→ **What is being asked**:
Show each line in the listing below that contains the word "Acoustic".
Segment Start: Exercise data
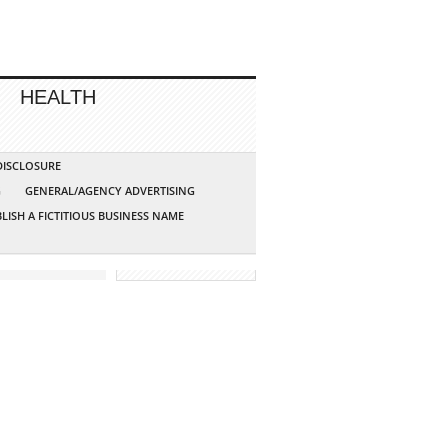
HEALTH
 DISCLOSURE
G
GENERAL/AGENCY ADVERTISING
LISH A FICTITIOUS BUSINESS NAME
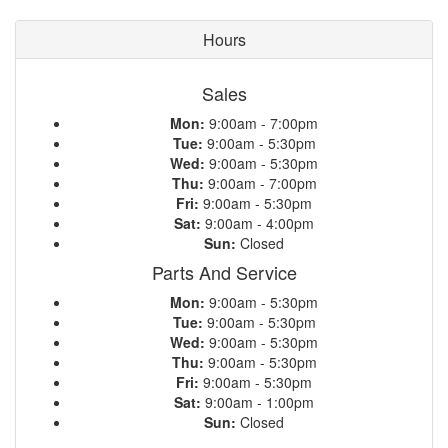
Hours
Sales
Mon:
9:00am - 7:00pm
Tue:
9:00am - 5:30pm
Wed:
9:00am - 5:30pm
Thu:
9:00am - 7:00pm
Fri:
9:00am - 5:30pm
Sat:
9:00am - 4:00pm
Sun:
Closed
Parts And Service
Mon:
9:00am - 5:30pm
Tue:
9:00am - 5:30pm
Wed:
9:00am - 5:30pm
Thu:
9:00am - 5:30pm
Fri:
9:00am - 5:30pm
Sat:
9:00am - 1:00pm
Sun:
Closed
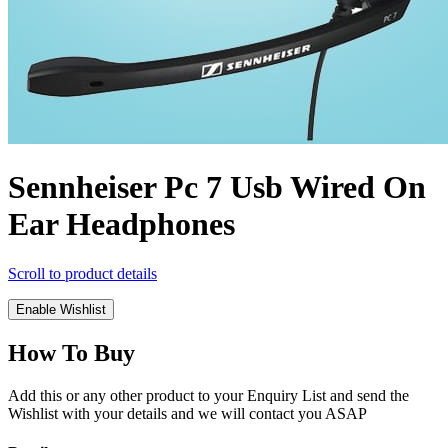
Sennheiser Pc 7 Usb Wired On
Ear Headphones
Scroll to product details
Enable Wishlist
How To Buy
Add this or any other product to your Enquiry List and send the
Wishlist with your details and we will contact you ASAP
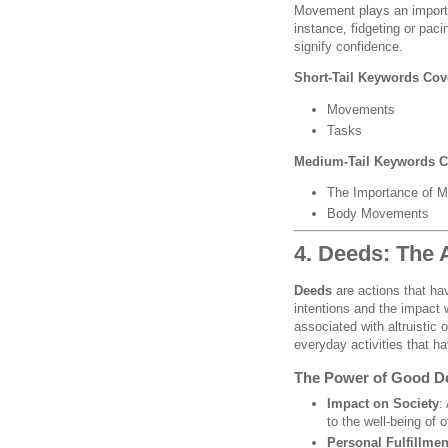
Movement plays an importa
instance, fidgeting or pac
signify confidence.
Short-Tail Keywords Cov
Movements
Tasks
Medium-Tail Keywords C
The Importance of M
Body Movements
4. Deeds: The 
Deeds
are actions that hav
intentions and the impact
associated with altruistic
everyday activities that h
The Power of Good D
Impact on Society
:
to the well-being of
Personal Fulfillmen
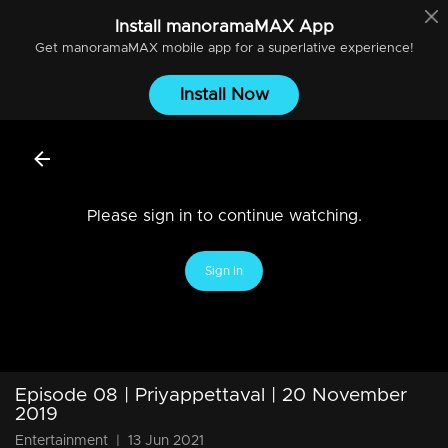
Install
manoramaMAX
App
Get
manoramaMAX
mobile app for a superlative experience!
Install Now
Please sign in to continue watching.
Sign In
Episode 08 | Priyappettaval | 20 November
2019
Entertainment
|
13 Jun 2021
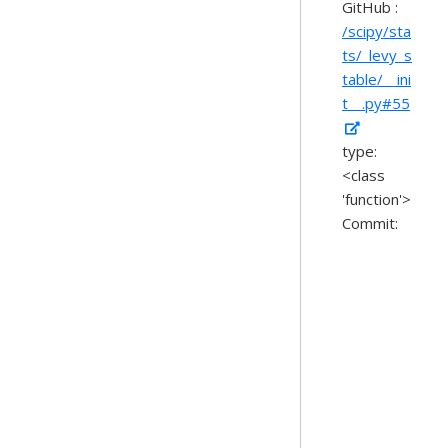
GitHub :
/scipy/sta
ts/_levy_s
table/__ini
t__.py#55
type:
<class
'function'>
Commit:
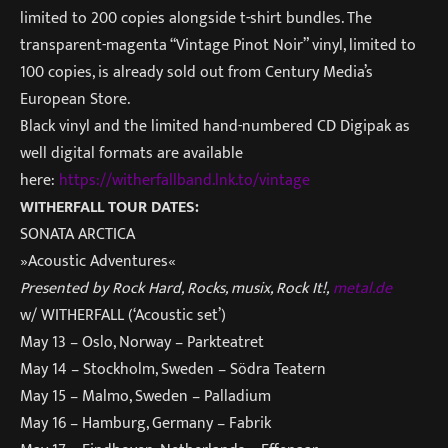
limited to 200 copies alongside t-shirt bundles. The
transparent-magenta “Vintage Pinot Noir” vinyl, limited to
100 copies, is already sold out from Century Media’s
European Store.
Black vinyl and the limited hand-numbered CD Digipak as
well digital formats are available
here:
https://witherfallband.lnk.to/
vintage
WITHERFALL TOUR DATES:
SONATA ARCTICA
»Acoustic Adventures«
Presented by Rock Hard, Rocks, musix, Rock It!,
metal.de
w/ WITHERFALL (‘Acoustic set’)
May 13 – Oslo, Norway – Parkteatret
May 14 – Stockholm, Sweden –
Södra Teatern
May 15 – Malmo, Sweden – Palladium
May 16 – Hamburg, Germany – Fabrik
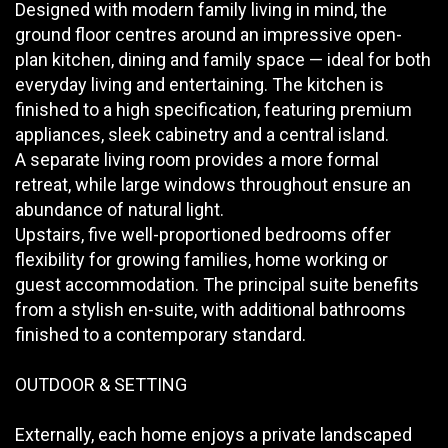
Designed with modern family living in mind, the
ground floor centres around an impressive open-
plan kitchen, dining and family space — ideal for both
everyday living and entertaining. The kitchen is
finished to a high specification, featuring premium
appliances, sleek cabinetry and a central island.
A separate living room provides a more formal
retreat, while large windows throughout ensure an
abundance of natural light.
Upstairs, five well-proportioned bedrooms offer
flexibility for growing families, home working or
guest accommodation. The principal suite benefits
from a stylish en-suite, with additional bathrooms
finished to a contemporary standard.
OUTDOOR & SETTING
Externally, each home enjoys a private landscaped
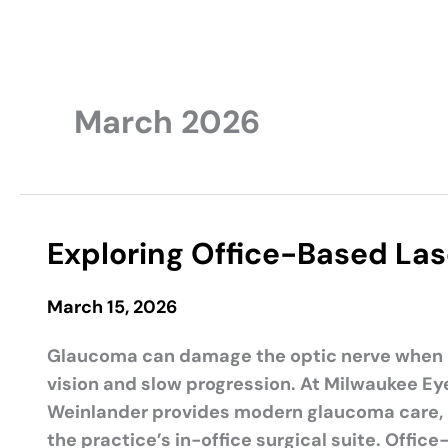
March 2026
Exploring Office-Based La
March 15, 2026
Glaucoma can damage the optic nerve when ey
vision and slow progression. At Milwaukee Eye
Weinlander provides modern glaucoma care, 
the practice’s in-office surgical suite. Offi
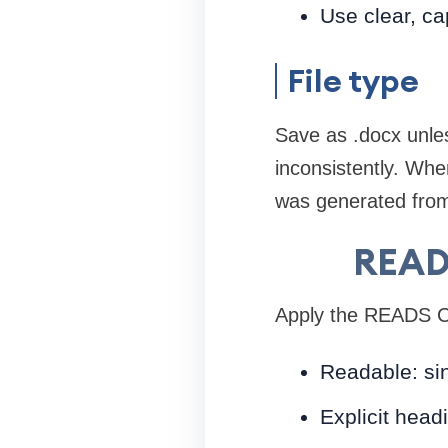
Use clear, ca
File type
Save as .docx unle
inconsistently. Wh
was generated from
READ
Apply the READS Ch
Readable: sin
Explicit head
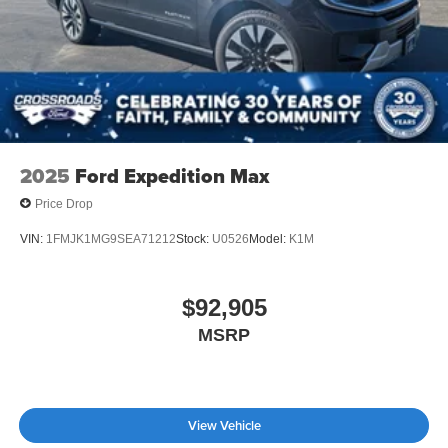
2025
Ford Expedition Max
Price Drop
VIN:
1FMJK1MG9SEA71212
Stock:
U0526
Model:
K1M
$92,905
MSRP
View Vehicle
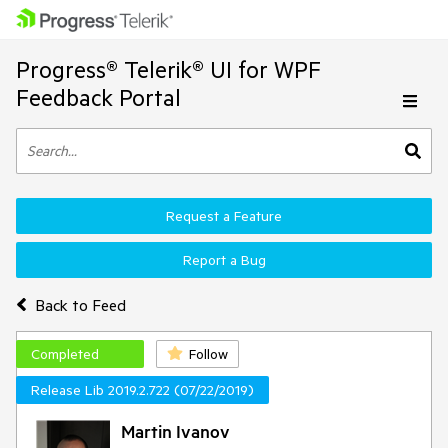
Progress® Telerik® UI for WPF
Feedback Portal
Request a Feature
Report a Bug
Back to Feed
Completed
Follow
Release Lib 2019.2.722 (07/22/2019)
Martin Ivanov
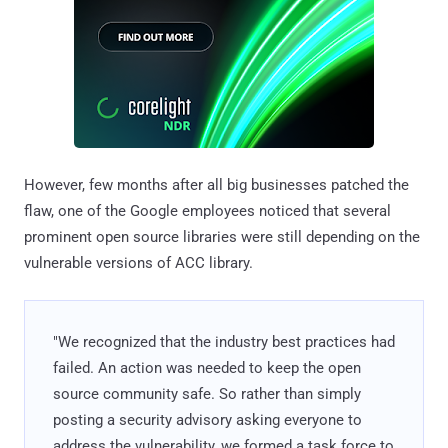
However, few months after all big businesses patched the
flaw, one of the Google employees noticed that several
prominent open source libraries were still depending on the
vulnerable versions of ACC library.
"We recognized that the industry best practices had
failed. An action was needed to keep the open
source community safe. So rather than simply
posting a security advisory asking everyone to
address the vulnerability, we formed a task force to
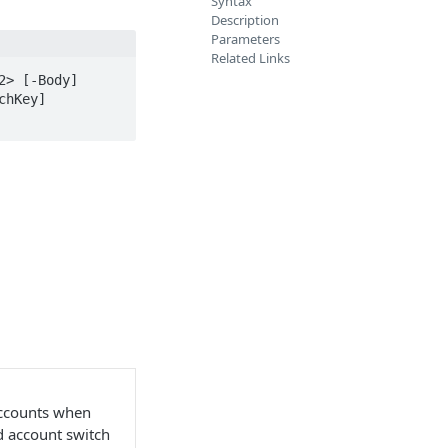
Syntax
Description
Parameters
Related Links
> [-Body] 
hKey] 
accounts when
nd account switch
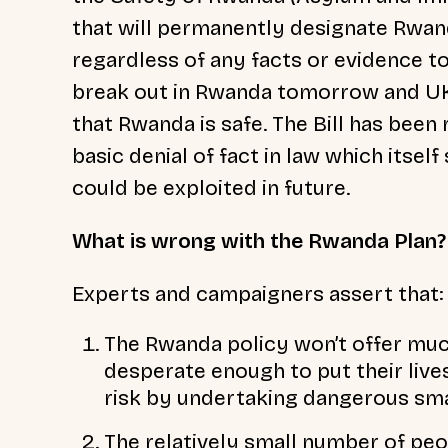
that will permanently designate Rwan
regardless of any facts or evidence to
break out in Rwanda tomorrow and UK j
that Rwanda is safe. The Bill has been 
basic denial of fact in law which itse
could be exploited in future.
What is wrong with the Rwanda Plan?
Experts and campaigners assert that:
The Rwanda policy won’t offer muc
desperate enough to put their lives 
risk by undertaking dangerous sma
The relatively small number of pe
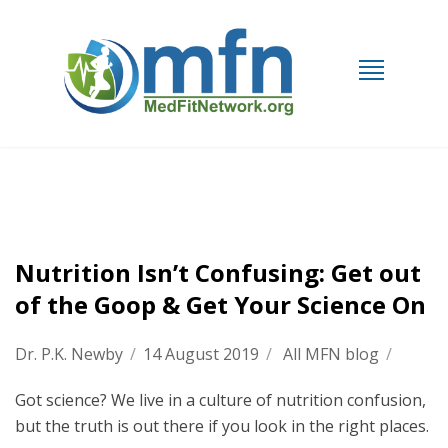
Nutrition Isn’t Confusing: Get out
of the Goop & Get Your Science On
Dr. P.K. Newby
/
14 August 2019
/
All MFN blog
/
Got science? We live in a culture of nutrition confusion,
but the truth is out there if you look in the right places.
Segment End: Exercise data
→ **Exercise solution**:
»Acoustic Adventures«
w/ WITHERFALL (‘Acoustic set’)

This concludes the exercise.